Avec "A l'ombre de moi-même",
l'égérie de Jacques Demy, François Truffaut, André
Téchiné signe son premier livre. Elle y réunit les
carnets qu'elle a tenus pendant les tournages à l'étranger
de quelques films marquants : "The April Fools", de Stuart Rosenberg,
en 1968 ; "Tristana", de Luis Buñuel, en 1970 ; "Indochine",
de Régis Wargnier, en 1992 ; "Est-Ouest", du même
Wargnier, en 1999 ; et "Dancer in the Dark", de Lars von Trier,
en 2000. A l'exception du "Vent de la nuit", de Philippe Garrel,
c'est en effet lors de ses séjours aux Etats-Unis, en Espagne,
au Vietnam, en Bulgarie et en Suède que Catherine Deneuve a éprouvé
le besoin de consigner ses impressions d'actrice mais aussi ses émotions
de voyageuse.
Les amateurs d'aveux intimes et de
cancans de coulisses en seront pour leurs frais: c'est le regard aigu,
souvent critique, que porte la comédienne sur elle-même ;
c'est la manière très précise dont elle observe le
travail collectif d'un plateau ; et c'est la passion avec laquelle la
plus française des Françaises explore les pays nouveaux
où elle débarque qui font le prix de ce livre singulier,
où l'émotion est entre les lignes, dans les silences. "Vous
préparer au moindre, prévient Catherine Deneuve. Des petits
cahiers, journaux de tournage intimes, compagnons de mes doutes. Solitaires,
exaltés, découragés, critiques. Bruts. Quelques remords
mais pas de regrets". Explications.
Il y a quelques semaines, vous incarniez Marie Bonaparte
sur le petit écran. Vous passez directement du divan au journal
intime...
Ce n'est pas, à proprement parler, un journal intime. Ce sont plutôt
des cahiers de notes prises sur le vif pour fixer des instants de tournage
comme, dans un album, on légende des photos.

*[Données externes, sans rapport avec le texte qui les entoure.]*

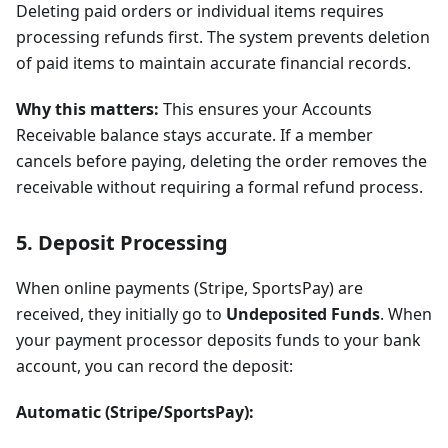
Deleting paid orders or individual items requires
processing refunds first. The system prevents deletion
of paid items to maintain accurate financial records.
Why this matters:
This ensures your Accounts
Receivable balance stays accurate. If a member
cancels before paying, deleting the order removes the
receivable without requiring a formal refund process.
5. Deposit Processing
When online payments (Stripe, SportsPay) are
received, they initially go to
Undeposited Funds
. When
your payment processor deposits funds to your bank
account, you can record the deposit:
Automatic (Stripe/SportsPay):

C'est votre premier livre. Pourquoi
avoir tant tardé ?
J'ai une trop haute idée de l'écriture et trop le souci
du respect de la vie privée pour publier n'importe quoi. J'ai déjà
abandonné quatre projets éditoriaux, sous différentes
formes : livres d'entretiens, biographie, Mémoires. Et puis un
jour, Jean-Marc Roberts, le directeur de Stock, m'a proposé de
mettre bout à bout les interviews que j'avais accordées
au fil des années. Or, en relisant l'ensemble, je ne m'y suis pas
reconnue. Ce n'était pas ma voix, ce n'était plus mes mots.

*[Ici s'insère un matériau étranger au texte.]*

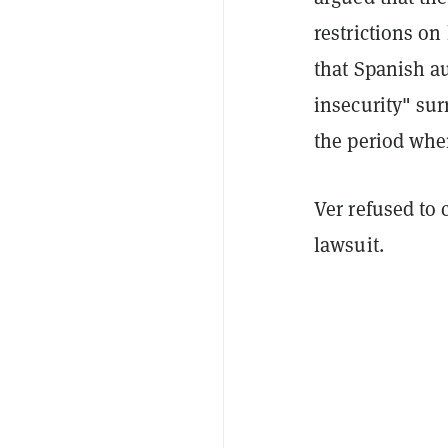
restrictions on 
that Spanish au
insecurity" sur
the period whe
Ver refused to
lawsuit.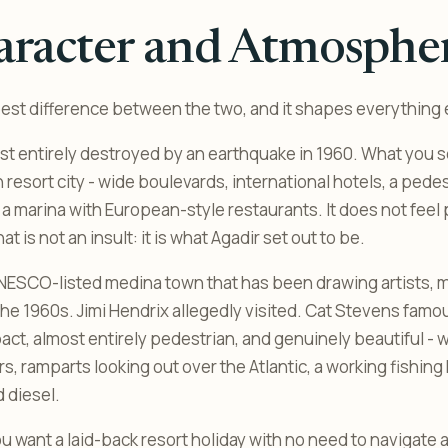
aracter and Atmosphe
pest difference between the two, and it shapes everything 
t entirely destroyed by an earthquake in 1960. What you se
resort city - wide boulevards, international hotels, a pede
 marina with European-style restaurants. It does not feel p
t is not an insult: it is what Agadir set out to be.
UNESCO-listed medina town that has been drawing artists, 
 the 1960s. Jimi Hendrix allegedly visited. Cat Stevens famo
act, almost entirely pedestrian, and genuinely beautiful -
s, ramparts looking out over the Atlantic, a working fishing h
d diesel.
u want a laid-back resort holiday with no need to navigate 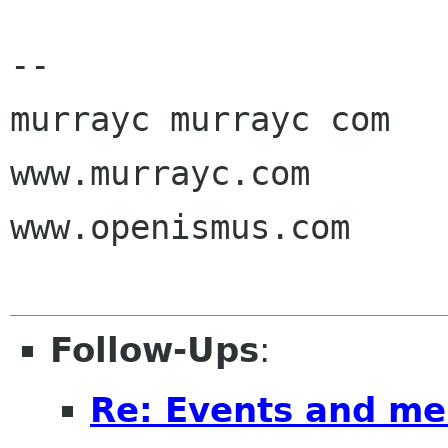
-- 

murrayc murrayc com

www.murrayc.com

www.openismus.com

Follow-Ups
:
Re: Events and me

C'est alors que je me suis souvenue que j'avais rédigé autrefois
des carnets lors de plusieurs tournages. Ils étaient rangés
dans un tiroir de ma chambre, où ils gisaient depuis toujours,
presque à mon insu. Je les ai fait taper. A mon grand étonnement,
ils constituaient un livre.
Avez-vous tout gardé
?
A l'exception d'un carnet tenu pendant un Festival de Cannes, et dont
l'intérêt est moindre, j'ai tout conservé. Je n'ai
fait que nettoyer le manuscrit et enlever quelques répétitions.
Le premier de ces carnets date
de 1968, lorsque vous tournez "The April Fools", de Stuart Rosenberg,
aux Etats-Unis. On vous sent douloureuse et très solitaire. N'avez-vous
pas commencé à écrire pour exorciser votre mal de
vivre et le deuil de votre "sur adorée", Françoise
Dorléac (décédée le 26 juin 1967), dont vous
dites qu'elle vous "hante la nuit, toujours" ?

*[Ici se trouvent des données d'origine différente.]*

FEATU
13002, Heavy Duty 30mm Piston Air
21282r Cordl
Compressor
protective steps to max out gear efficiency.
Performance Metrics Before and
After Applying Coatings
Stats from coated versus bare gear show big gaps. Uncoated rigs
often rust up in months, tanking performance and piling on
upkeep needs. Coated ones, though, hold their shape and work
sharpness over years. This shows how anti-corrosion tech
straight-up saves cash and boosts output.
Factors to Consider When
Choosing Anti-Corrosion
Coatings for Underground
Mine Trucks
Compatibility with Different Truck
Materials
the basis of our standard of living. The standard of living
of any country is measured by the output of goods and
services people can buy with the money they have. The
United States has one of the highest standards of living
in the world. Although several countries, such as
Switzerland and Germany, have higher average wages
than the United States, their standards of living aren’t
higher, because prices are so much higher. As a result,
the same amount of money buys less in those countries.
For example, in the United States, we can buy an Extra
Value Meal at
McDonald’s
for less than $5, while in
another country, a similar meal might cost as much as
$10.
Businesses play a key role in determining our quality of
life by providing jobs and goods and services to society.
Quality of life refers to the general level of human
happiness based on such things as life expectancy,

C'est une période où je suis en effet désemparée.
J'ai 25 ans. Je viens de perdre ma sur. Je suis célibataire.
J'ai un enfant très jeune. Je quitte la France sens dessus dessous
de Mai-68 pour tourner trois mois aux Etats-Unis. J'ai un mal fou à
me concentrer sur ce que je fais. Ce joli petit carnet japonais qui se
déplie comme un paravent, je l'ai rempli de manière thérapeutique.
Je ne faisais pas de dépression, mais j'étais à la
frontière de l'état dépressif. Il fallait que je
console ma solitude et que je déverse, le soir, sur le papier,
mon trop-plein d'émotions. D'autant que, dans la journée,
je ne vivais que d'apparences et de politesses forcées. Je devais,
comme on dit, tenir mon rang, celui de "la jolie actrice française"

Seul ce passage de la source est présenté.